Update: December 23th
I have tried to approach the problem myself since I asked the question and I have not gotten to a stage to say if it is impossible or possible to do, however I think I am on the right track. At first, I thought of distributing the factor $x^{\langle x \vert n \rangle +\langle x \vert n-1 \rangle -1}$ to all the terms in the parentheses, but I quickly realized I had to deal with at least derivatives of triple products.
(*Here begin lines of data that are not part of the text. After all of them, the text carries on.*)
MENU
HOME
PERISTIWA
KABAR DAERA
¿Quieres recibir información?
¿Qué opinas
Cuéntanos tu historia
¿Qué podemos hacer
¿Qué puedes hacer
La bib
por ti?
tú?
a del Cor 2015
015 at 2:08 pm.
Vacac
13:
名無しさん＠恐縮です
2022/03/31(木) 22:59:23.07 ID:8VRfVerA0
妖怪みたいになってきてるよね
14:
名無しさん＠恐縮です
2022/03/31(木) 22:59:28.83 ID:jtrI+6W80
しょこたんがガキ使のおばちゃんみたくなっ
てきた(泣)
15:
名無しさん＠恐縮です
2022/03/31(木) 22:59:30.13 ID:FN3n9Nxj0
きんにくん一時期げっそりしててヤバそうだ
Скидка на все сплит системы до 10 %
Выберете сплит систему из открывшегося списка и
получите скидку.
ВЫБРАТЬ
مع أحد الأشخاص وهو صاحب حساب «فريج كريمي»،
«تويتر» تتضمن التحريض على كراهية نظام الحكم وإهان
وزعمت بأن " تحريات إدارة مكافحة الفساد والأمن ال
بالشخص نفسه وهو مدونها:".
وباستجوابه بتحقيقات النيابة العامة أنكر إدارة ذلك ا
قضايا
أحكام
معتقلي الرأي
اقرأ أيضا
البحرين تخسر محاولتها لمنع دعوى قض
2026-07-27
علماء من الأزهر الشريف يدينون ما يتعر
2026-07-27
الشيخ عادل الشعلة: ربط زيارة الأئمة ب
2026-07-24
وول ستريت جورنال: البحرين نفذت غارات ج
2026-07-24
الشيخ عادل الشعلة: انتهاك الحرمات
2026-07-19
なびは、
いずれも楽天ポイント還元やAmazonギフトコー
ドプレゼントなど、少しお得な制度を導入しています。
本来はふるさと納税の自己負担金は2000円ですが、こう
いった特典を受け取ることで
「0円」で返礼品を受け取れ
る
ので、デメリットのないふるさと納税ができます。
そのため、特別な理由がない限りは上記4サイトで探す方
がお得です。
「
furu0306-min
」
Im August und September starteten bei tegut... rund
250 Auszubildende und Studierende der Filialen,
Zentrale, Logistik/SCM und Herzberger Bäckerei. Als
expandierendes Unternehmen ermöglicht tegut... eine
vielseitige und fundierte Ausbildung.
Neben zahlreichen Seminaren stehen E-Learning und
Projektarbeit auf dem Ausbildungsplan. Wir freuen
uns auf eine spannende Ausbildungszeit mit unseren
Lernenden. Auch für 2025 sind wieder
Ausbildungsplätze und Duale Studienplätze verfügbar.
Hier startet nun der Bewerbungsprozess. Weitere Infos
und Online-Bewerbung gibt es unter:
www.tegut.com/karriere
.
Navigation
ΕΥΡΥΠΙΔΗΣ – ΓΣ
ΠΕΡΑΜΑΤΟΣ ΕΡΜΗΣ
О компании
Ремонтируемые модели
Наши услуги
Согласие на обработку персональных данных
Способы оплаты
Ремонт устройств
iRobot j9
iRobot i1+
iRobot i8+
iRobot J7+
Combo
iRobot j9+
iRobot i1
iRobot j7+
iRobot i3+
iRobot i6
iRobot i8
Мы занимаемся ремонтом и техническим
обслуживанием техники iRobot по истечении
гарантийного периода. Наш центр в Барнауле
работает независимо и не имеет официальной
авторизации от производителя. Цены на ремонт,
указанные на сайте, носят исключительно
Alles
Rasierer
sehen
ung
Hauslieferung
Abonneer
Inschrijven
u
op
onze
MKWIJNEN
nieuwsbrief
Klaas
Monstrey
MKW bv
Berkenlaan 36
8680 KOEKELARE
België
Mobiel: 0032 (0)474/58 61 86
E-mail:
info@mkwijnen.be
Now I have come to realize that the easiest way is to differentiate the function just as it is and get a normal product and thus I must use the following formula: $$(f \cdot g)^{(n)}=\sum_{k=0}^{n}{n\choose k}f^{(k)}\cdot g^{(n-k)}$$ where $f =x^{\langle x \vert n \rangle +\langle x \vert n-1 \rangle -1}$ and $g=1+\prod_{i=0}^{n-2}x^{\langle x \vert i\rangle}\cdot \ln(x)^n+\sum_{j=1}^{n-1}\prod_{k=n-1-j}^{n-2}x^{\langle x \vert k\rangle}\cdot \ln(x)^j$. Since $k$ and $n-k$ are arbitrary numbers this leads us to find the general derivative for $f$ and $g$, this is where I am right now. (I do realize that I am trying to find the $n^{th}$ derivative of the first derivative but that is easily fixed later). Please come with suggestions on how to tackle this problem.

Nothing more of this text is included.